LOGISTIKNEWS.ID – Pelaku bisnis yang tergabung dalam Asosiasi Perusahaan Bongkar Muat Indonesia (APBMI) Provinsi Jambi dan Asosiasi Forwarder dan Logistik Indonesia (ALFI) Jambi, mendorong optimalisasi Sabak Port atau Pelabuhan Muara Sabak – Jambi dapat segera berperan melayani kegiatan peti kemas.
Namun, ALFI maupun APBMI Jambi mengemukakan layanan tersebut bisa direalisasikan jika tarif angkut pengapalan maupun tarif angkutan daratnya (trucking) lebih efisien ketimbang melalui pelabuhan Talang Duku-Jambi.
“Kalau freight-nya bisa lebih murah ketimbang di Pelabuhan Talang Duku, kemungkinan besar pemilik barang mengalihkan kegiatannya peti kemas-nya ke pelabuhan Muara Sabak,” ujar Ketua ALFI Provinsi Jambi, Yoga Adhitiya Kurniawan dan Ketua Asosiasi Perusahaan Bongkar Muat Indonesia (APBMI) Provinsi Jambi, M. Ihsan Syafitri, saat ditemui di Jambi, pada Senin malam (25/11/2024).

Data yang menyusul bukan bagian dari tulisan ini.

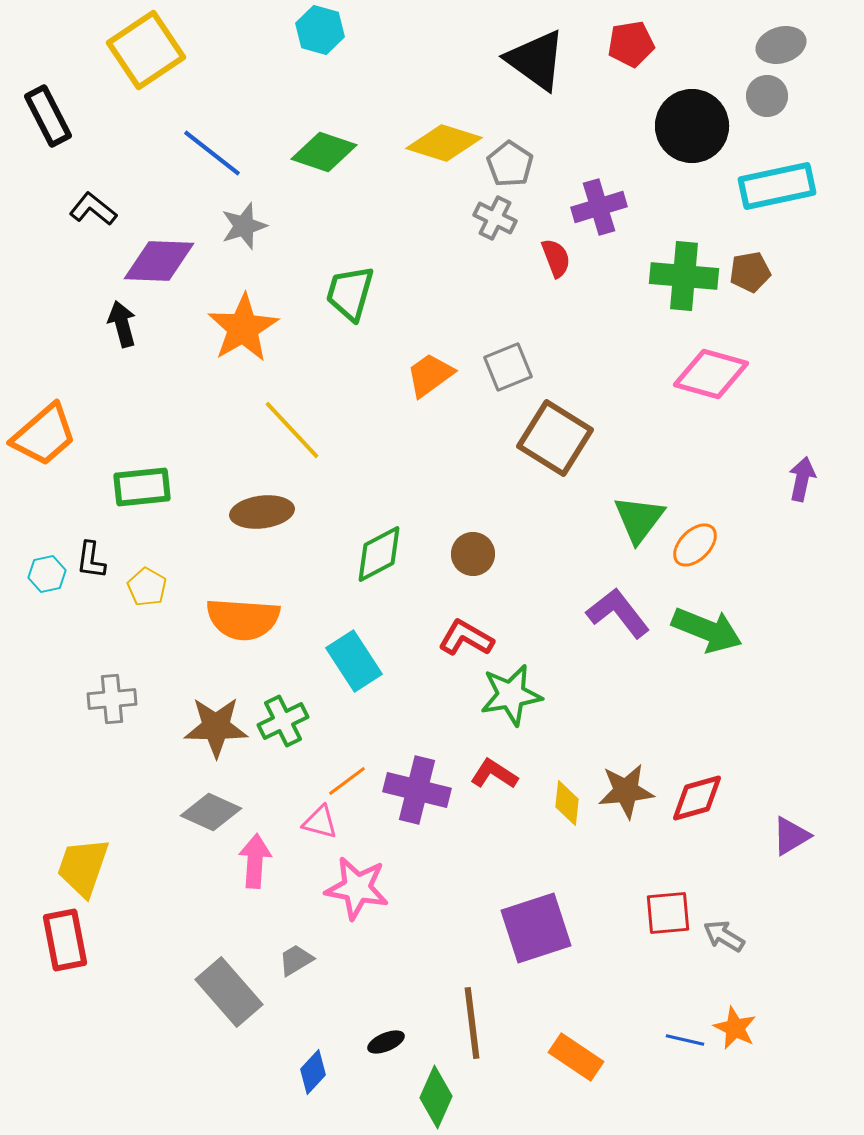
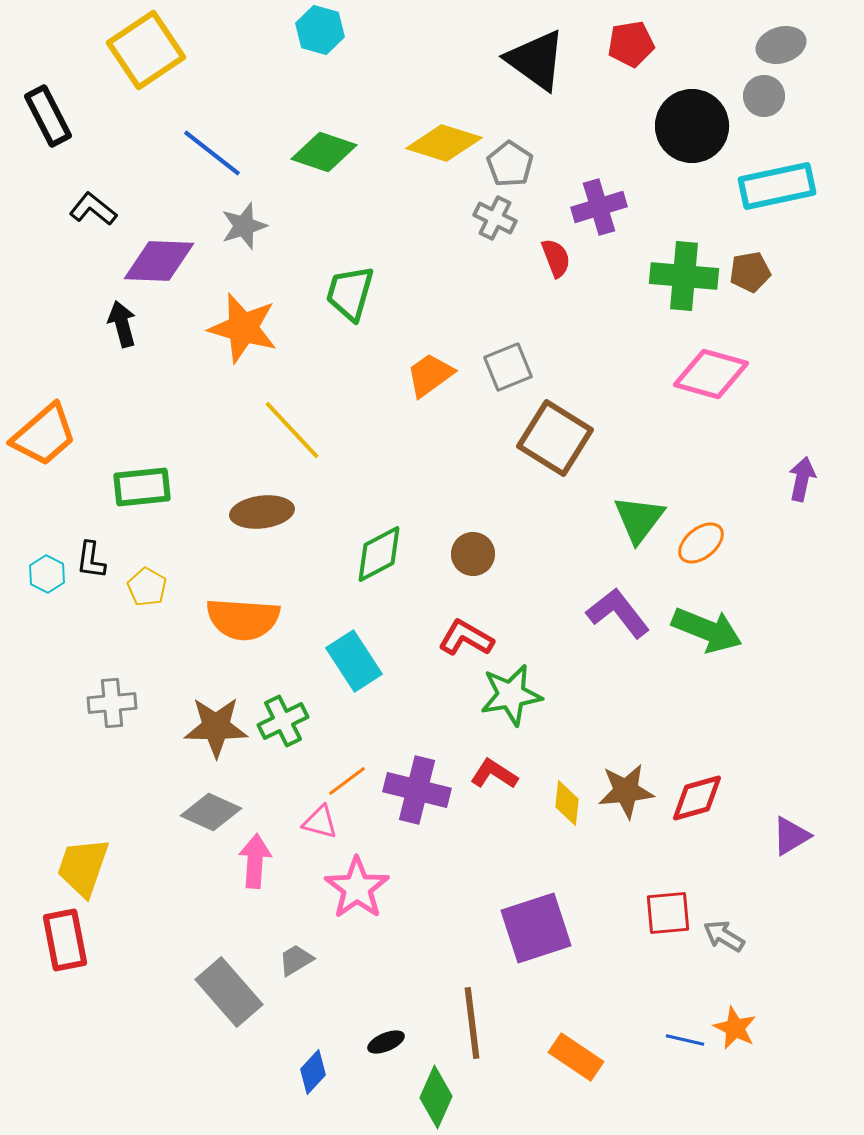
gray circle at (767, 96): moved 3 px left
orange star at (243, 328): rotated 26 degrees counterclockwise
orange ellipse at (695, 545): moved 6 px right, 2 px up; rotated 6 degrees clockwise
cyan hexagon at (47, 574): rotated 21 degrees counterclockwise
gray cross at (112, 699): moved 4 px down
pink star at (357, 888): rotated 26 degrees clockwise
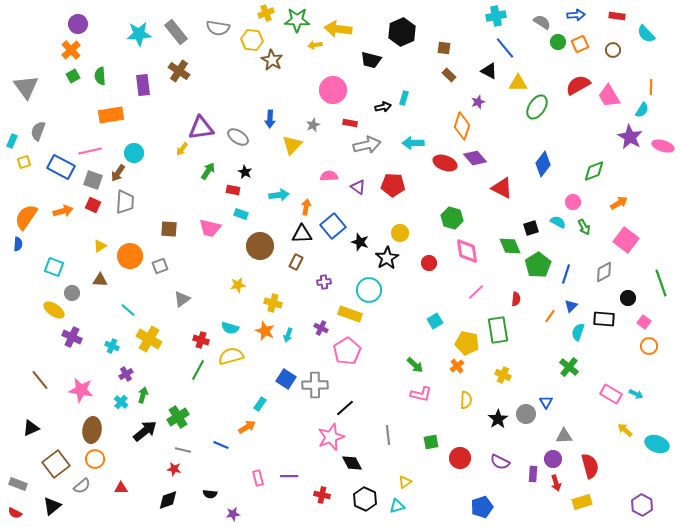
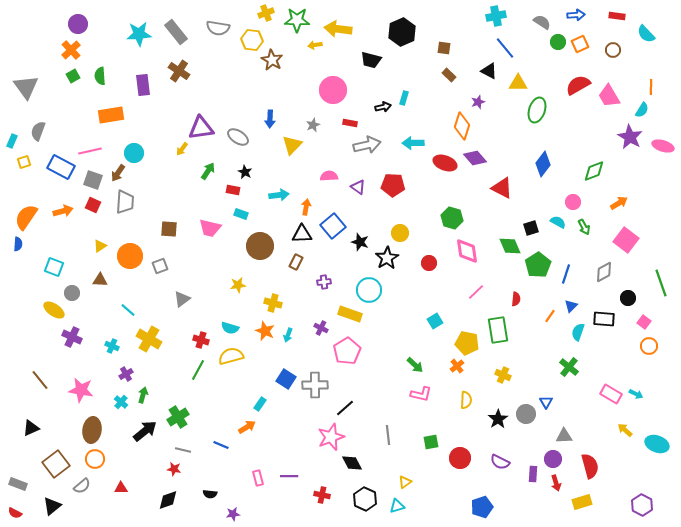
green ellipse at (537, 107): moved 3 px down; rotated 15 degrees counterclockwise
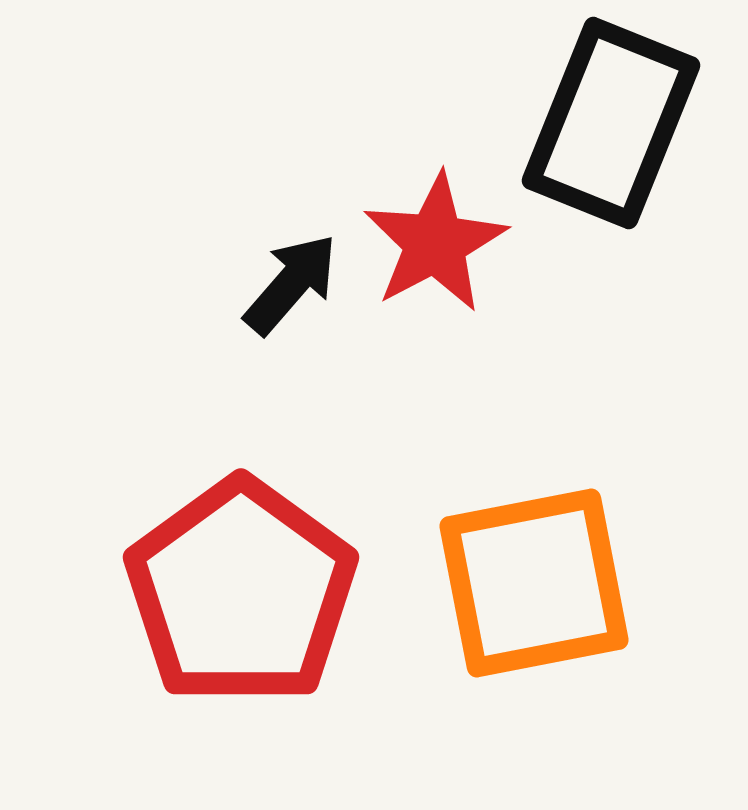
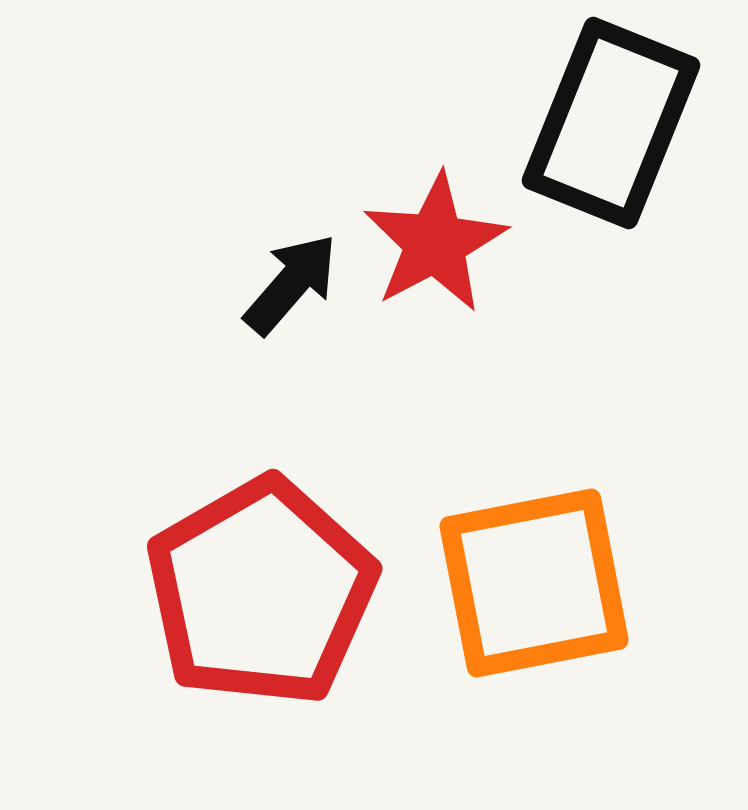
red pentagon: moved 20 px right; rotated 6 degrees clockwise
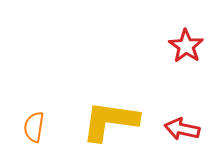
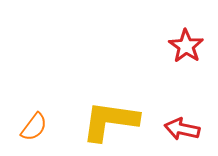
orange semicircle: rotated 152 degrees counterclockwise
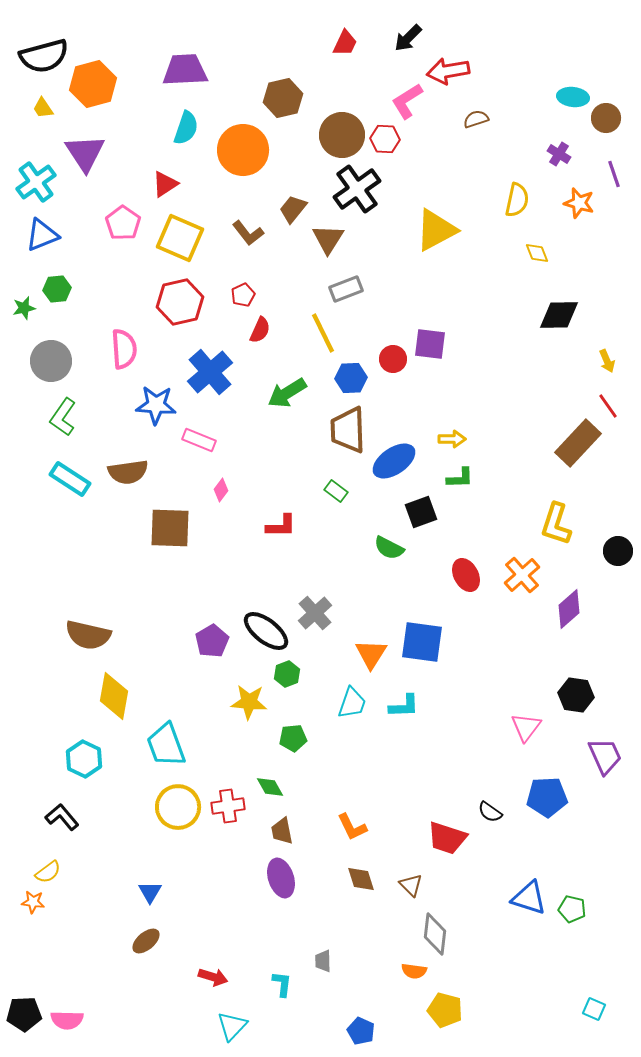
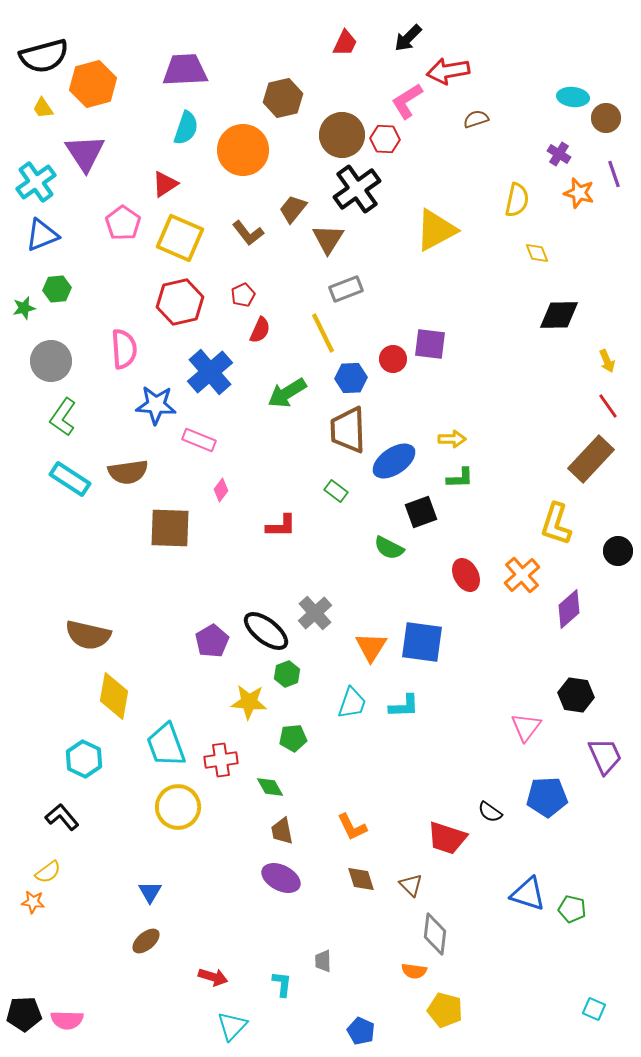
orange star at (579, 203): moved 10 px up
brown rectangle at (578, 443): moved 13 px right, 16 px down
orange triangle at (371, 654): moved 7 px up
red cross at (228, 806): moved 7 px left, 46 px up
purple ellipse at (281, 878): rotated 45 degrees counterclockwise
blue triangle at (529, 898): moved 1 px left, 4 px up
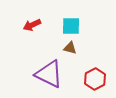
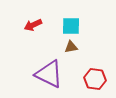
red arrow: moved 1 px right
brown triangle: moved 1 px right, 1 px up; rotated 24 degrees counterclockwise
red hexagon: rotated 25 degrees counterclockwise
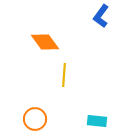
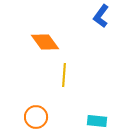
orange circle: moved 1 px right, 2 px up
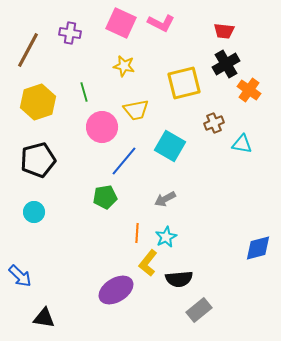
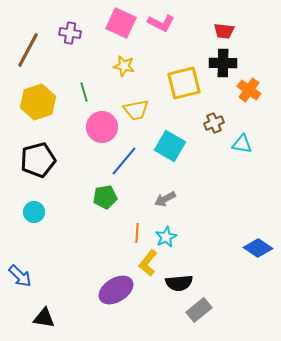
black cross: moved 3 px left, 1 px up; rotated 32 degrees clockwise
blue diamond: rotated 48 degrees clockwise
black semicircle: moved 4 px down
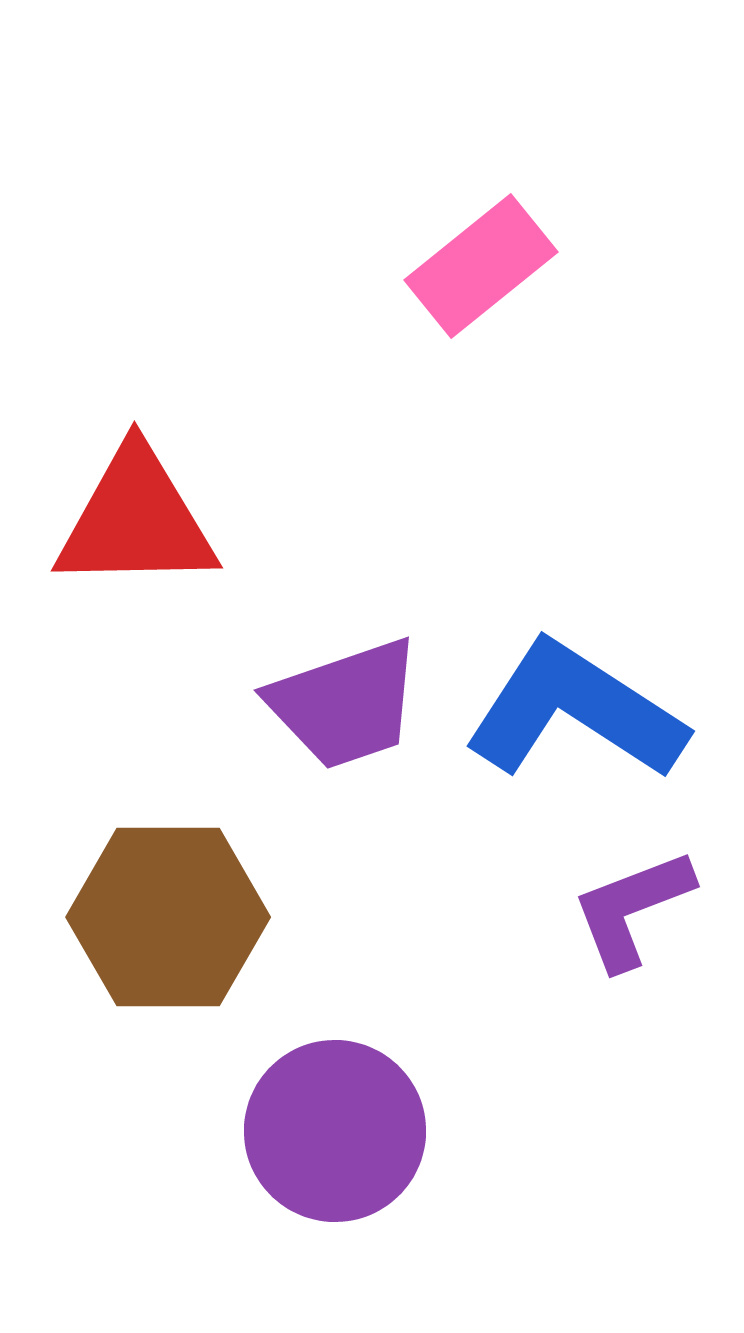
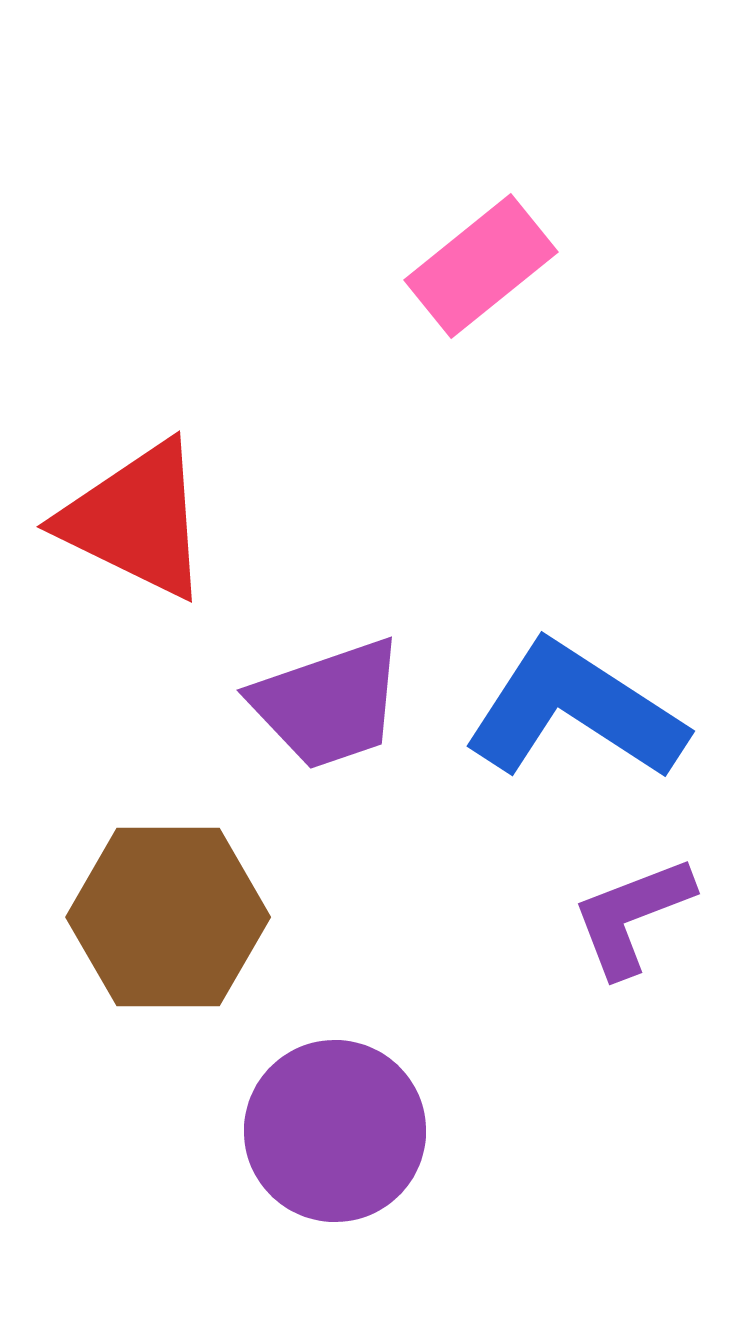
red triangle: rotated 27 degrees clockwise
purple trapezoid: moved 17 px left
purple L-shape: moved 7 px down
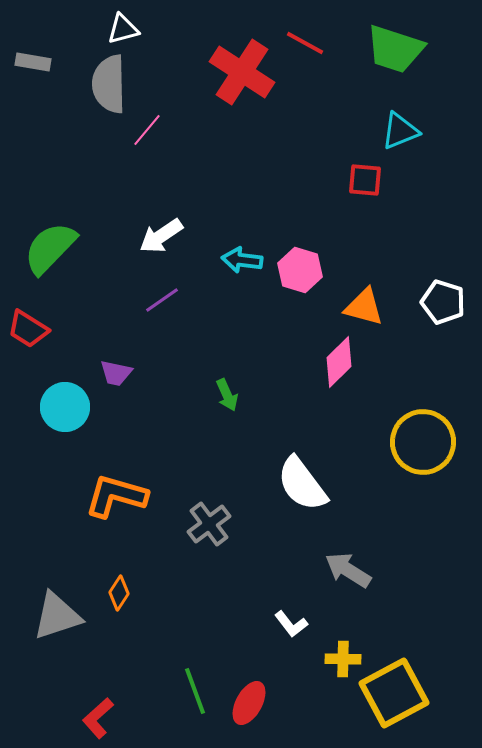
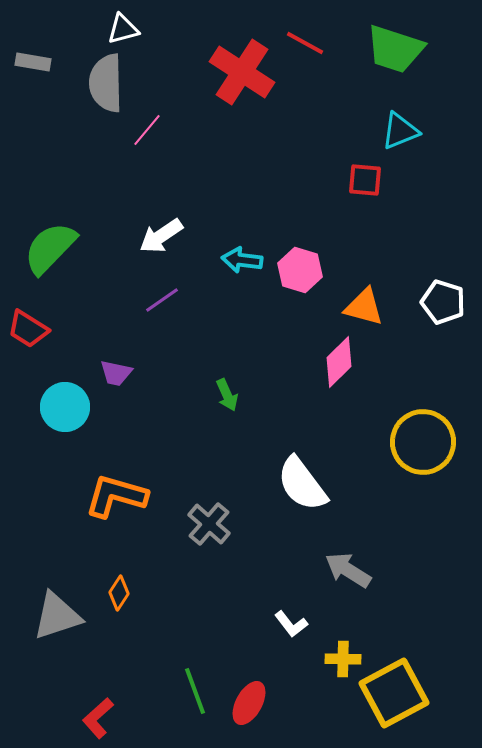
gray semicircle: moved 3 px left, 1 px up
gray cross: rotated 12 degrees counterclockwise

Keduanya berpendapat untuk mendongkrak kinerja ekspor impor dan logistik di Jambi, maka diperlukan pelabuhan Samudera berkelas Internasional sebagai pintu ekspor impor Provinsi Jambi, dan hal ini hanya bisa diwujudkan melalui Muara Sabak.
ALFI maupun APBMI menilai, salah satu penyebab merosotnya aktivitas ekspor impor di pelabuhan Jambi saat ini lantaran ketatnya persaingan tarif angkut (freight) kapal pengangkut kargo/peti kemas dari dan ke Jambi yang lebih mahal ketimbang melalui pelabuhan Panjang Lampung, Palembang maupun Tanjung Priok Jakarta.
“Pelindo (Pelabuhan Indonesia) sebaiknya mulai memikirkan bagaimana memasang atau mendatangkan crane petikemas ke Muara Sabak,” ujar Ihsan.
Sedangkan Ketua ALFI Provinsi Jambi, Yoga Adhitiya Kurniawan, mengatakan tarif trucking dari dan ke Muara Sabak sudah pasti akan lebih mahal lantaran hinterland pendukung (industri maupun konsumsi) berada di Kota Jambi.
“Nah, agar Muara Sabak bisa efisien, maka untuk freight kapal mesti lebih murah karena volume peti kemas bisa diangkut lebih banyak menggunakan kapal ketimbang melalui Talang Duku yang hanya bisa menggunakan Tongkang akibat draft dan alurnya terbatas,” ujar Yoga.
Dia juga mengemukakan, salah satu penyebab lesunya ekspor via Jambi karena adanya kenaikan pajak ekspor terhadap salah satu komoditi yakni limbah sawit (turunan CPO) yang sebelumnya hanya 5% kini menjadi 40%.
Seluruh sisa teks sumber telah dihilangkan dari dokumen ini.